Pose Empowered RGB-Flow Net

Organization Name

GOOGLE LLC

Inventor(s)

Yinxiao Li of Mountain View CA (US)

Zhichao Lu of Mountain View CA (US)

Xuehan Xiong of Mountain View CA (US)

Jonathan Huang of San Carlos CA (US)

Pose Empowered RGB-Flow Net - A simplified explanation of the abstract

This abstract first appeared for US patent application 18464912 titled 'Pose Empowered RGB-Flow Net

Simplified Explanation

The patent application describes a method for analyzing video data of an actor performing an activity using neural networks.

  • The video data is processed to generate three input streams: spatial images representing spatial features of the actor, temporal images representing motion, and pose images representing the actor's pose.
  • These input streams are then processed by at least one neural network.
  • The neural network classifies the activity based on the information from the spatial, temporal, and pose input streams.

Potential applications of this technology:

  • Video surveillance systems that can automatically detect and classify activities performed by individuals.
  • Sports analysis tools that can analyze the movements and poses of athletes to provide insights and feedback.
  • Virtual reality and augmented reality applications that can track and analyze the movements of users for interactive experiences.

Problems solved by this technology:

  • Automating the analysis of video data to classify activities, reducing the need for manual review and analysis.
  • Providing a more comprehensive understanding of an actor's activity by considering spatial, temporal, and pose information together.
  • Enabling real-time analysis and classification of activities, allowing for immediate response or feedback.

Benefits of this technology:

  • Improved accuracy and efficiency in classifying activities compared to traditional methods.
  • Ability to analyze and understand complex activities that involve both spatial and temporal aspects.
  • Potential for a wide range of applications in various industries, including security, sports, and entertainment.

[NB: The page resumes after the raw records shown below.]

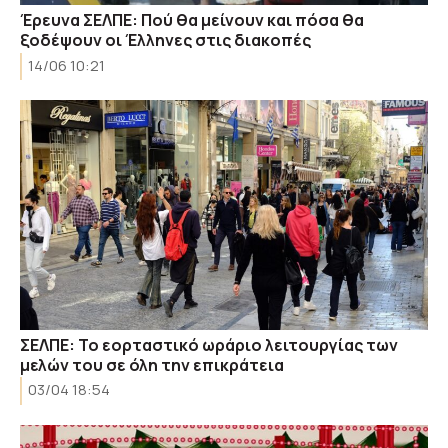
Έρευνα ΣΕΛΠΕ: Πού θα μείνουν και πόσα θα
ξοδέψουν οι Έλληνες στις διακοπές
14/06 10:21
ΣΕΛΠΕ: Το εορταστικό ωράριο λειτουργίας των
μελών του σε όλη την επικράτεια
03/04 18:54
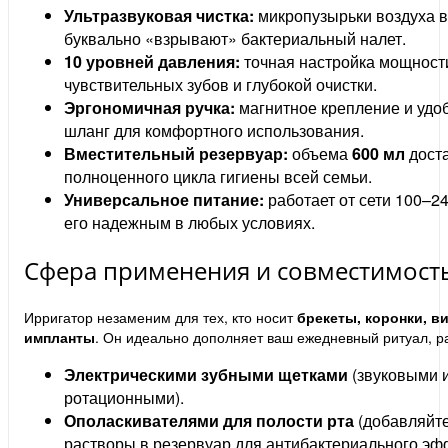
Ультразвуковая чистка:
микропузырьки воздуха в
буквально «взрывают» бактериальный налет.
10 уровней давления:
точная настройка мощности
чувствительных зубов и глубокой очистки.
Эргономичная ручка:
магнитное крепление и уд
шланг для комфортного использования.
Вместительный резервуар:
объема
600 мл
доста
полноценного цикла гигиены всей семьи.
Универсальное питание:
работает от сети 100–24
его надежным в любых условиях.
Сфера применения и совместимость
Ирригатор незаменим для тех, кто носит
брекеты, коронки, в
импланты
. Он идеально дополняет ваш ежедневный ритуал, ра
Электрическими зубными щетками
(звуковыми 
ротационными).
Ополаскивателями для полости рта
(добавляйт
растворы в резервуар для антибактериального эфф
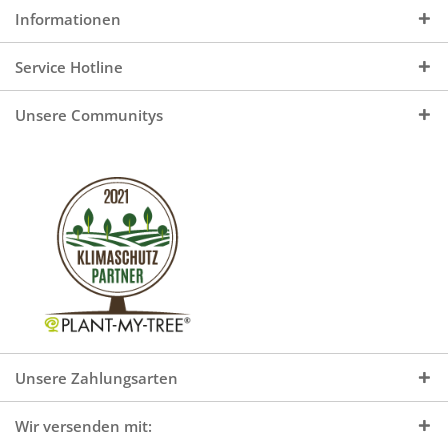
Informationen
Service Hotline
Unsere Communitys
Unsere Zahlungsarten
Wir versenden mit:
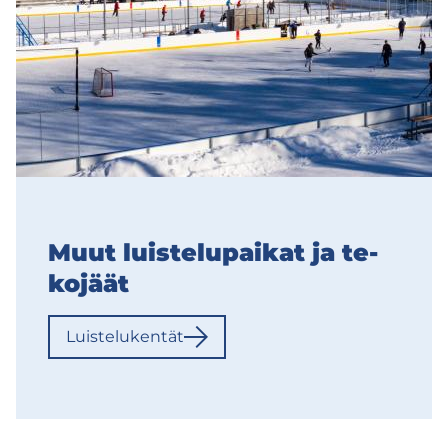
Muut luis­te­lu­pai­kat ja te­
ko­jäät
Luis­te­lu­ken­tät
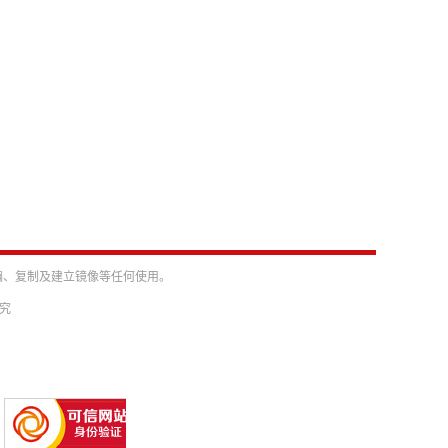
编、复制及建立镜像等任何使用。
必究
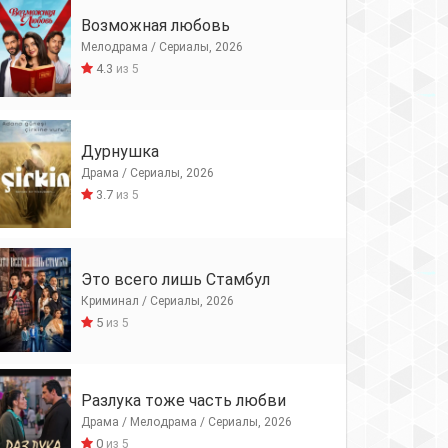
Возможная любовь
Мелодрама / Сериалы, 2026
4.3
из 5
Дурнушка
Драма / Сериалы, 2026
3.7
из 5
Это всего лишь Стамбул
Криминал / Сериалы, 2026
5
из 5
Разлука тоже часть любви
Драма / Мелодрама / Сериалы, 2026
0
из 5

Original Abstract Submitted

A method includes receiving video data that includes a series of frames of image data. Here, the video data is representative of an actor performing an activity. The method also includes processing the video data to generate a spatial input stream including a series of spatial images representative of spatial features of the actor performing the activity, a temporal input stream representative of motion of the actor performing the activity, and a pose input stream including a series of images representative of a pose of the actor performing the activity. Using at least one neural network, the method also includes processing the temporal input stream, the spatial input stream, and the pose input stream. The method also includes classifying, by the at least one neural network, the activity based on the temporal input stream, the spatial input stream, and the pose input stream.